Directions ->
One exact copy of the listing, minus the images, is the required answer.

(Records supplied begins)

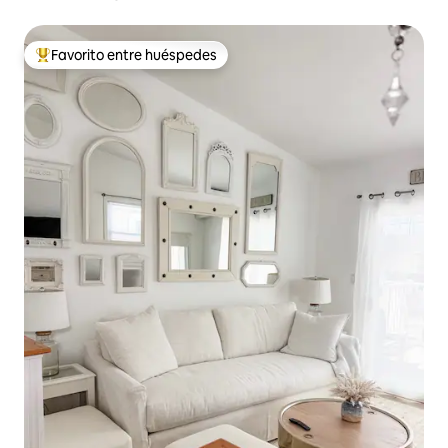
vistas al agua
Favorito entre huéspedes
Favorito entre huéspedes preferido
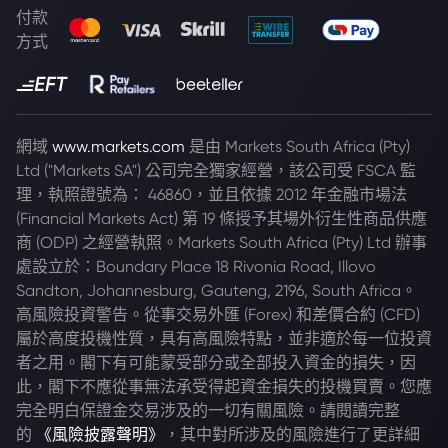
付款
方式
網域
www.markets.com
是由 Markets South Africa (Pty)
Ltd ("Markets SA") 公司完全獨家經營，該公司受 FSCA 監
理，執照證號為： 46860，並且依據 2012 年金融市場法
(Financial Markets Act) 第 19 條授予其場外衍生性商品供應
商 (ODP) 之經營執照。Markets South Africa (Pty) Ltd 辦事
處設立於：Boundary Place 18 Rivonia Road, Illovo
Sandton, Johannesburg, Gauteng, 2196, South Africa。
高風險投資警告。從事交易外匯 (Forex) 和差價合約 (CFD)
屬於高度投機性質，具有高風險特點，並非適於每一位投資
者之用。閣下有可能蒙受部分或全部投入資金的損失，因
此，閣下不應從事無法承受得起資金損失的投機買賣。您應
完全明白保證金交易涉及的一切有關風險。請閱讀完整
的
《風險披露聲明》
，其中對所涉及的風險進行了更詳細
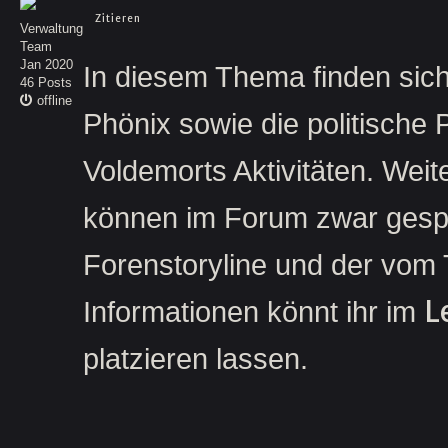
Zitieren
Verwaltung
Team
Jan 2020
In diesem Thema finden sich
46 Posts
offline
Phönix sowie die politische 
Voldemorts Aktivitäten. Weit
können im Forum zwar gespie
Forenstoryline und der vom
L
Informationen könnt ihr im
platzieren lassen.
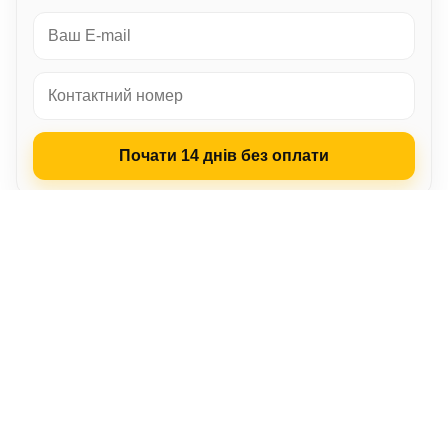
Почати 14 днів без оплати
LP‑CRM
Для кого
Чому обрати нас
Як це працює
Відео-гайд
Функціонал
Досвід клієнтів
Про компанію
FAQ
Почати
LP-CRM – Готове CRM рішення
Усі права захищені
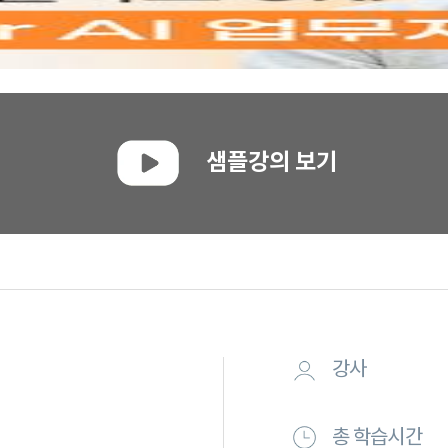
샘플강의 보기
강사
총 학습시간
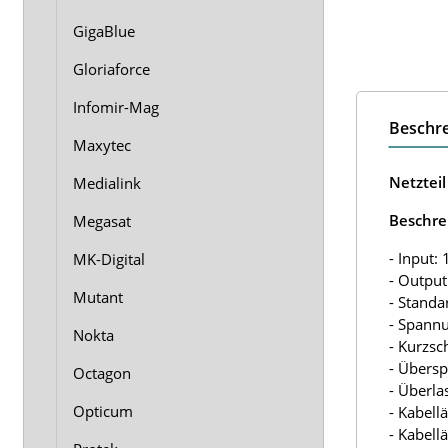
GigaBlue
Gloriaforce
Infomir-Mag
Beschr
Maxytec
Netztei
Medialink
Beschre
Megasat
- Input:
MK-Digital
- Output
Mutant
- Standa
- Spann
Nokta
- Kurzsc
- Übers
Octagon
- Überla
Opticum
- Kabell
- Kabell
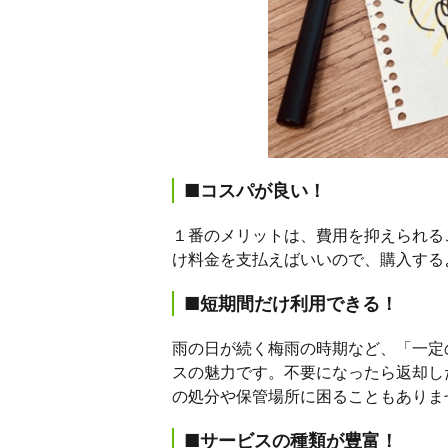
■コスパが良い！
１番のメリットは、費用を抑えられる
け料金を支払えばいいので、購入する
■短期間だけ利用できる！
雨の日が続く梅雨の時期など、「一定
スの魅力です。不要になったら返却し
の処分や保管場所に困ることもありま
■サービスの種類が豊富！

(Records supplied ends)

Response area ->
vistas al agua
Favorito entre huéspedes
Favorito entre huéspedes preferido
付款
方式
網域
www.markets.com
是由 Markets South Africa (Pty)
Ltd ("Markets SA") 公司完全獨家經營，該公司受 FSCA 監
理，執照證號為： 46860，並且依據 2012 年金融市場法
(Financial Markets Act) 第 19 條授予其場外衍生性商品供應
商 (ODP) 之經營執照。Markets South Africa (Pty) Ltd 辦事
處設立於：Boundary Place 18 Rivonia Road, Illovo
Sandton, Johannesburg, Gauteng, 2196, South Africa。
高風險投資警告。從事交易外匯 (Forex) 和差價合約 (CFD)
屬於高度投機性質，具有高風險特點，並非適於每一位投資
者之用。閣下有可能蒙受部分或全部投入資金的損失，因
此，閣下不應從事無法承受得起資金損失的投機買賣。您應
完全明白保證金交易涉及的一切有關風險。請閱讀完整
的
《風險披露聲明》
，其中對所涉及的風險進行了更詳細
Zitieren
Verwaltung
Team
Jan 2020
In diesem Thema finden sich
46 Posts
offline
Phönix sowie die politische 
Voldemorts Aktivitäten. Weit
können im Forum zwar gespie
Forenstoryline und der vom
L
Informationen könnt ihr im
platzieren lassen.
Почати 14 днів без оплати
LP‑CRM
Для кого
Чому обрати нас
Як це працює
Відео-гайд
Функціонал
Досвід клієнтів
Про компанію
FAQ
Почати
LP-CRM – Готове CRM рішення
Усі права захищені
샘플강의 보기
강사
총 학습시간
GigaBlue
Gloriaforce
Infomir-Mag
Beschr
Maxytec
Netztei
Medialink
Beschre
Megasat
- Input:
MK-Digital
- Output
Mutant
- Standa
- Spann
Nokta
- Kurzsc
- Übers
Octagon
- Überla
Opticum
- Kabell
- Kabell
■コスパが良い！
１番のメリットは、費用を抑えられる
け料金を支払えばいいので、購入する
■短期間だけ利用できる！
雨の日が続く梅雨の時期など、「一定
スの魅力です。不要になったら返却し
の処分や保管場所に困ることもありま
■サービスの種類が豊富！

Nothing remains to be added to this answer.